--- Extracted data Enclosed Below ---
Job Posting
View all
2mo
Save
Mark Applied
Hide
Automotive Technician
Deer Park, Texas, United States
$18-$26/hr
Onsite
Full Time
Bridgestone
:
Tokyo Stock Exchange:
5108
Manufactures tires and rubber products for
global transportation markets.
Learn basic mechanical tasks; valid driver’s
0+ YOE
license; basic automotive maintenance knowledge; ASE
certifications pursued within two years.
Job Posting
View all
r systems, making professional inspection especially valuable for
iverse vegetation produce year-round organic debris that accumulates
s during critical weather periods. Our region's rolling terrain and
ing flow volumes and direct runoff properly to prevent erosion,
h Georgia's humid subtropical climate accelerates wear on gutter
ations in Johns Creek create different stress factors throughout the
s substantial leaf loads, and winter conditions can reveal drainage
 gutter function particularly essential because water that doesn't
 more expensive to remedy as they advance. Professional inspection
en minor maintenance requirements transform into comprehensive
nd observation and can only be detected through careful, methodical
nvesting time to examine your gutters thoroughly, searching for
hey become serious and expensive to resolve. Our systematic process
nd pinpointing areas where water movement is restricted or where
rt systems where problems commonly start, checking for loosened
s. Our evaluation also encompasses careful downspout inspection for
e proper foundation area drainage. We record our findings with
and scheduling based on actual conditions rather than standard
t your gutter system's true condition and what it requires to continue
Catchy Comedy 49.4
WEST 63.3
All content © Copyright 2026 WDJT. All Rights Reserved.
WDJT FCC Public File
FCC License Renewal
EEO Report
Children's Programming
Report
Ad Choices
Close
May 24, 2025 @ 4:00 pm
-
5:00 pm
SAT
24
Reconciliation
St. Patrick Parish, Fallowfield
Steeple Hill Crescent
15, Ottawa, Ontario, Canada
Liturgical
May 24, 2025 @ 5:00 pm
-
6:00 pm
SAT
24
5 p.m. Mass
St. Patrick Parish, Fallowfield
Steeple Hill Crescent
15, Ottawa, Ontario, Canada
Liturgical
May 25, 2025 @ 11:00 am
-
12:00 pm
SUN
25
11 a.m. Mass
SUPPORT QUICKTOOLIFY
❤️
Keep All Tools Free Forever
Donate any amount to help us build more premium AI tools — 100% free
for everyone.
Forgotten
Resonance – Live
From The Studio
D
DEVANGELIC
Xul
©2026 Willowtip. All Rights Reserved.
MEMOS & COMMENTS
--- End of Enclosed Extracted data ---
▸ Exercise brief: Repeat exactly the lines from the first line of the records above through the line containing "certifications pursued within two years.", both included, and nothing else.

▸ Result for this exercise:
Job Posting
View all
2mo
Save
Mark Applied
Hide
Automotive Technician
Deer Park, Texas, United States
$18-$26/hr
Onsite
Full Time
Bridgestone
:
Tokyo Stock Exchange:
5108
Manufactures tires and rubber products for
global transportation markets.
Learn basic mechanical tasks; valid driver’s
0+ YOE
license; basic automotive maintenance knowledge; ASE
certifications pursued within two years.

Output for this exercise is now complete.